MATERIAL SHOWN »
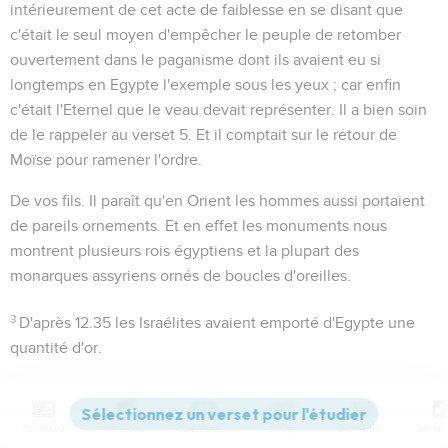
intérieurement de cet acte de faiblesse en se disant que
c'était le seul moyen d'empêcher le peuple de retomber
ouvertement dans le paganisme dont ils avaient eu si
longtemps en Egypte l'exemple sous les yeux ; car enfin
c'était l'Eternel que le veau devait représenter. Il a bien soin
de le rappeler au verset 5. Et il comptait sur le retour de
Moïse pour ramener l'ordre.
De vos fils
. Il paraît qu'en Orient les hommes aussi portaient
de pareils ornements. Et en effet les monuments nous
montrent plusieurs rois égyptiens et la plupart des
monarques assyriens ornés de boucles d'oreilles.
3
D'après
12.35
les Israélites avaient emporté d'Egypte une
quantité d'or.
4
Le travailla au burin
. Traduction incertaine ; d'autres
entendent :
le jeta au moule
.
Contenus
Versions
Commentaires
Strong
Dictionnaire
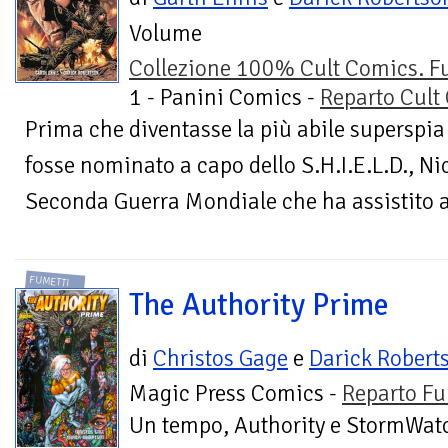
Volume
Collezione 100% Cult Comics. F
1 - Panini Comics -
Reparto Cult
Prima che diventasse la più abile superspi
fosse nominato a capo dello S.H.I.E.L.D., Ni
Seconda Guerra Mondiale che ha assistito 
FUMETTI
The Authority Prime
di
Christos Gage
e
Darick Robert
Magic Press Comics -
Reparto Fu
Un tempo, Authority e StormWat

DIRECTIONS FOR THIS TASK » Within the material, find all lines that hold the word "était" and show them.

YOUR SOLUTION »
c'était le seul moyen d'empêcher le peuple de retomber
c'était l'Eternel que le veau devait représenter. Il a bien soin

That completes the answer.